→ PROMPT: Instruction for the entries below: return the part that opens with the line containing "эффективности деятельности общеобразовательных" and closes with the line containing "Hotel Quarteirasol", exactly, and no pictures.

(Transcribed page contents)
-*-*-
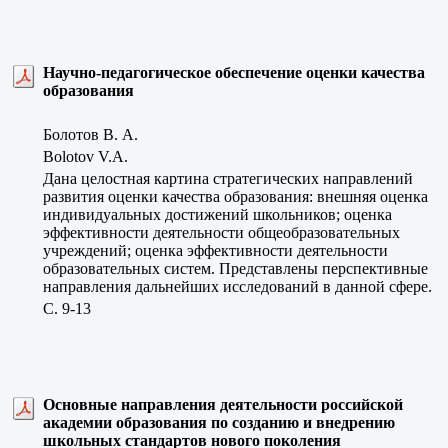
Научно-педагогическое обеспечение оценки качества
образования
Болотов В. А.
Bolotov V.A.
Дана целостная картина стратегических направлений
развития оценки качества образования: внешняя оценка
индивидуальных достижений школьников; оценка
эффективности деятельности общеобразовательных
учреждений; оценка эффективности деятельности
образовательных систем. Представлены перспективные
направления дальнейших исследований в данной сфере.
C. 9-13
Основные направления деятельности российской
академии образования по созданию и внедрению
школьных стандартов нового поколения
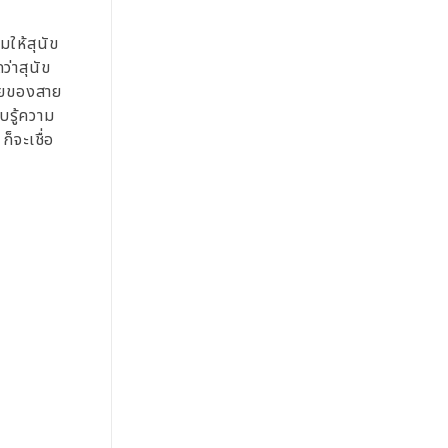
มให้สุนัข
ว่าสุนัข
สัยของสาย
ับรู้ความ
ก็จะเชื่อ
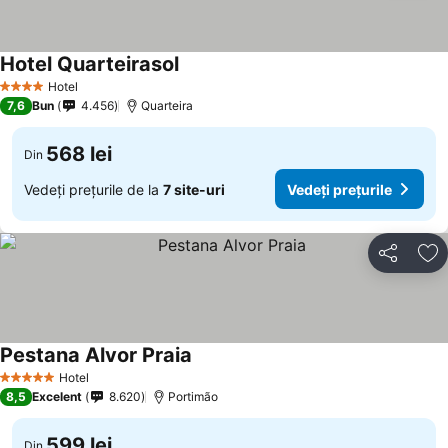
Hotel Quarteirasol
Hotel
4 Stele
7,6
Bun
4.456
Quarteira
568 lei
Din
Vedeți prețurile de la
7 site-uri
Vedeți prețurile
Distribuiți
Ad
Pestana Alvor Praia
Hotel
5 Stele
8,5
Excelent
8.620
Portimão
599 lei
Din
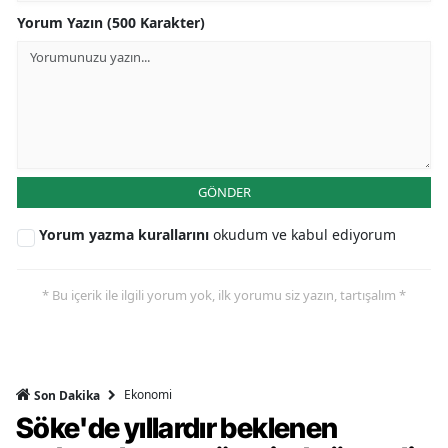
Yorum Yazın (500 Karakter)
GÖNDER
Yorum yazma kurallarını
okudum ve kabul ediyorum
* Bu içerik ile ilgili yorum yok, ilk yorumu siz yazın, tartışalım *
Ekonomi
Son Dakika
Söke'de yıllardır beklenen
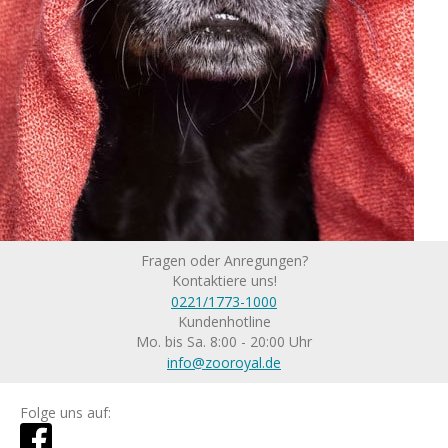
Fragen oder Anregungen?
Kontaktiere uns!
0221/1773-1000
Kundenhotline
Mo. bis Sa. 8:00 - 20:00 Uhr
info@zooroyal.de
Folge uns auf:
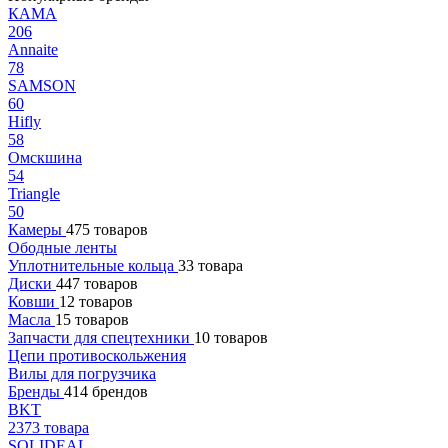
КАМА
206
Annaite
78
SAMSON
60
Hifly
58
Омскшина
54
Triangle
50
Камеры
475 товаров
Ободные ленты
Уплотнительные кольца
33 товара
Диски
447 товаров
Ковши
12 товаров
Масла
15 товаров
Запчасти для спецтехники
10 товаров
Цепи противоскольжения
Вилы для погрузчика
Бренды
414 брендов
BKT
2373 товара
SOLIDEAL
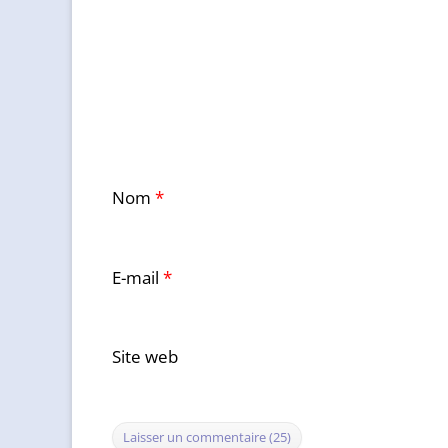
Nom
*
E-mail
*
Site web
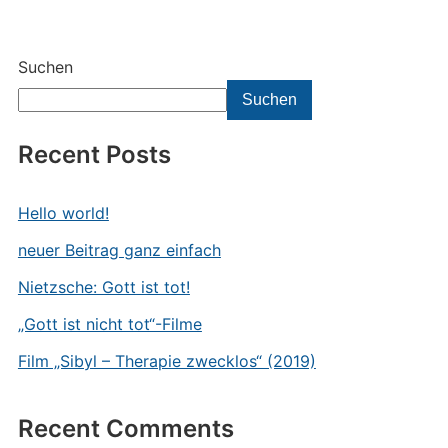
Suchen
Suchen
Recent Posts
Hello world!
neuer Beitrag ganz einfach
Nietzsche: Gott ist tot!
„Gott ist nicht tot“-Filme
Film „Sibyl – Therapie zwecklos“ (2019)
Recent Comments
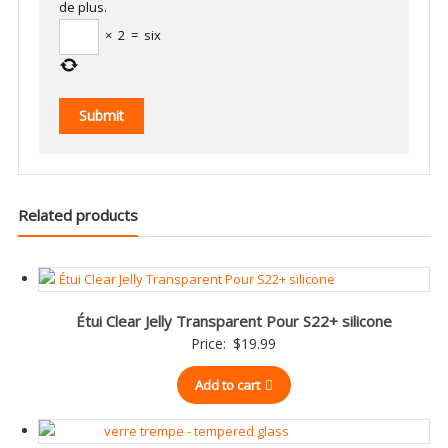
de plus.
×
2
=
six
Related products
Étui Clear Jelly Transparent Pour S22+ silicone
Price:
$
19.99
Add to cart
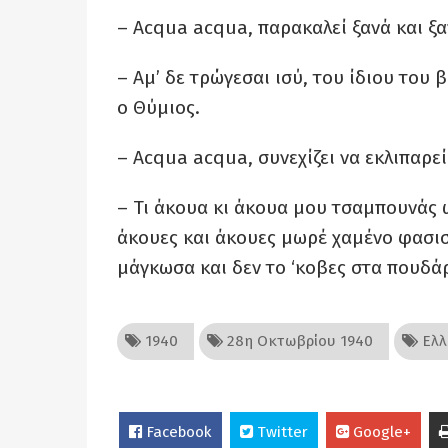
– Αcqua acqua, παρακαλεί ξανά και ξα
– Αμ’ δε τρώγεσαι ισύ, του ίδιου του β
ο Θύμιος.
– Αcqua acqua, συνεχίζει να εκλιπαρε
– Τι άκουα κι άκουα μου τσαμπουνάς 
άκουες και άκουες μωρέ χαμένο φασιστ
μάγκωσα και δεν το ‘κοβες στα πουδάρι
1940
28η Οκτωβρίου 1940
Ελλ
Facebook
Twitter
Google+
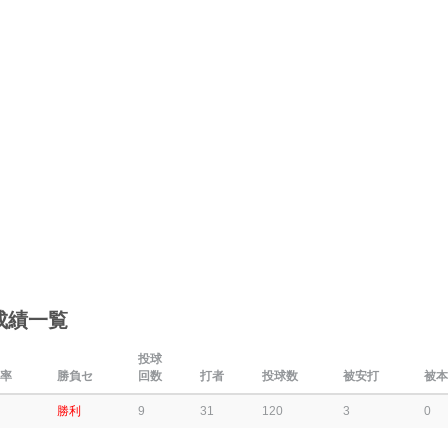
成績一覧
投球
率
勝負セ
回数
打者
投球数
被安打
被本
勝利
9
31
120
3
0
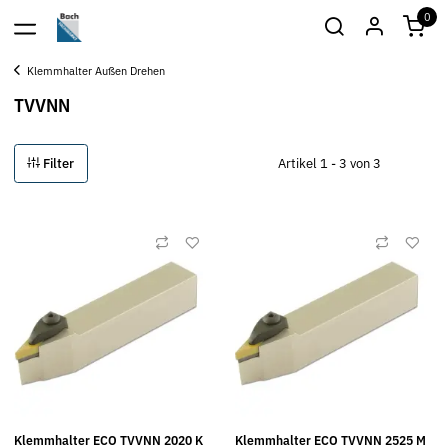
0
Klemmhalter Außen Drehen
TVVNN
Filter
Artikel 1 - 3 von 3
Klemmhalter ECO TVVNN 2020 K
Klemmhalter ECO TVVNN 2525 M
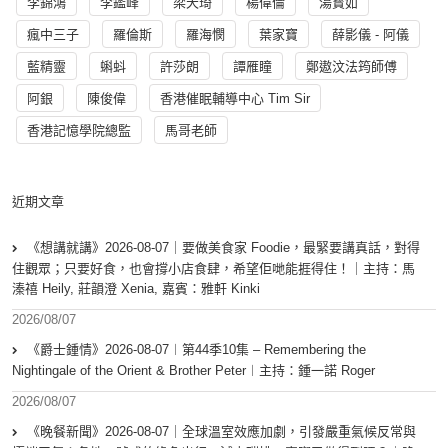
李錦鴻
李鑑峰
梁天琦
楊偉倫
湯寳如
瘋中三子
羅倫斯
羅海憫
葉家寶
薛影儀 - 阿儀
藍精靈
蝌蚪
許莎朗
譚雁瞳
鄭遨汶法筠師傅
阿銀
陳俊偉
香港催眠輔導中心 Tim Sir
香港記憶學院總監
馬哥老師
近期文章
《想講就講》2026-08-07｜要做美食家 Foodie，最緊要講真話，對得
住觀眾；只要好食，也會撐小店食肆，希望佢哋能捱得住！｜主持：馬
溱禧 Heily, 莊韻澄 Xenia, 嘉賓：雅軒 Kinki
2026/08/07
《爵士鍾情》2026-08-07︱第44季10集 – Remembering the
Nightingale of the Orient & Brother Peter︱主持：鍾一諾 Roger
2026/08/07
《晚餐新聞》2026-08-07｜全球溫室效應加劇，引發嚴重氣候反常與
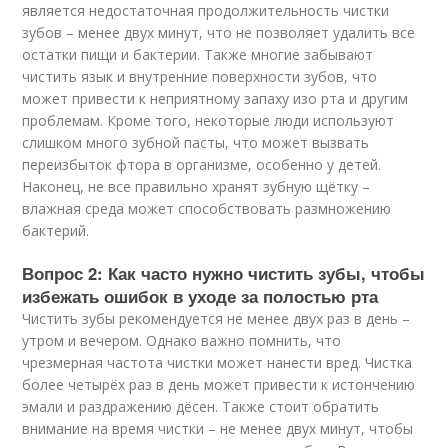
является недостаточная продолжительность чистки
зубов – менее двух минут, что не позволяет удалить все
остатки пищи и бактерии. Также многие забывают
чистить язык и внутренние поверхности зубов, что
может привести к неприятному запаху изо рта и другим
проблемам. Кроме того, некоторые люди используют
слишком много зубной пасты, что может вызвать
переизбыток фтора в организме, особенно у детей.
Наконец, не все правильно хранят зубную щётку –
влажная среда может способствовать размножению
бактерий.
Вопрос 2: Как часто нужно чистить зубы, чтобы
избежать ошибок в уходе за полостью рта
Чистить зубы рекомендуется не менее двух раз в день –
утром и вечером. Однако важно помнить, что
чрезмерная частота чистки может нанести вред. Чистка
более четырёх раз в день может привести к истончению
эмали и раздражению дёсен. Также стоит обратить
внимание на время чистки – не менее двух минут, чтобы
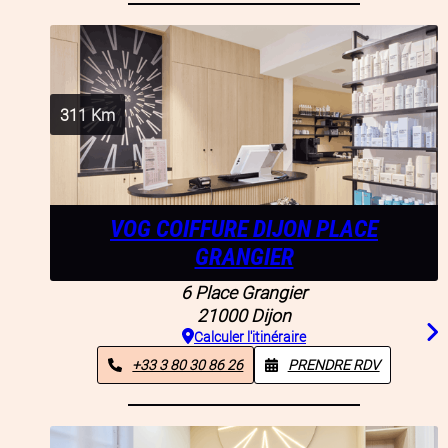
311
Km
VOG COIFFURE DIJON PLACE
GRANGIER
6 Place Grangier
21000
Dijon
Calculer l'itinéraire
+33 3 80 30 86 26
PRENDRE RDV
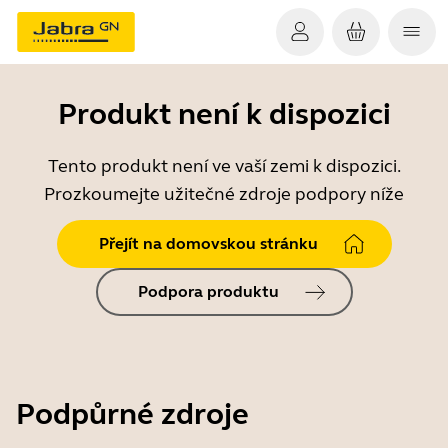
Produkt není k dispozici
Tento produkt není ve vaší zemi k dispozici.
Prozkoumejte užitečné zdroje podpory níže
Přejít na domovskou stránku
Podpora produktu
Podpůrné zdroje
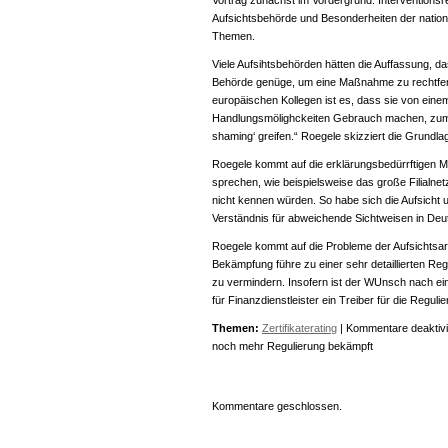
Vortrag zunächst im Vordergrund. Interventionsre
Aufsichtsbehörde und Besonderheiten der nation
Themen.
Viele Aufsihtsbehörden hätten die Auffassung, d
Behörde genüge, um eine Maßnahme zu rechtfert
europäischen Kollegen ist es, dass sie von eine
Handlungsmölighckeiten Gebrauch machen, zum B
shaming‘ greifen.“ Roegele skizziert die Grundl
Roegele kommt auf die erklärungsbedürrftigen M
sprechen, wie beispielsweise das große Filialne
nicht kennen würden. So habe sich die Aufsicht
Verständnis für abweichende Sichtweisen in Deu
Roegele kommt auf die Probleme der Aufsichtsar
Bekämpfung führe zu einer sehr detaillierten R
zu vermindern. Insofern ist der WUnsch nach e
für Finanzdienstleister ein Treiber für die Regulie
Themen:
Zertifikaterating
|
Kommentare deaktivi
noch mehr Regulierung bekämpft
Kommentare geschlossen.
-*-*-
→ ANSWER SPACE:
эффективности деятельности общеобразовательных
учреждений; оценка эффективности деятельности
образовательных систем. Представлены перспективные
направления дальнейших исследований в данной сфере.
C. 9-13
Основные направления деятельности российской
академии образования по созданию и внедрению
школьных стандартов нового поколения
มให้สุนัข
ว่าสุนัข
สัยของสาย
ับรู้ความ
ก็จะเชื่อ
Hotel Quarteirasol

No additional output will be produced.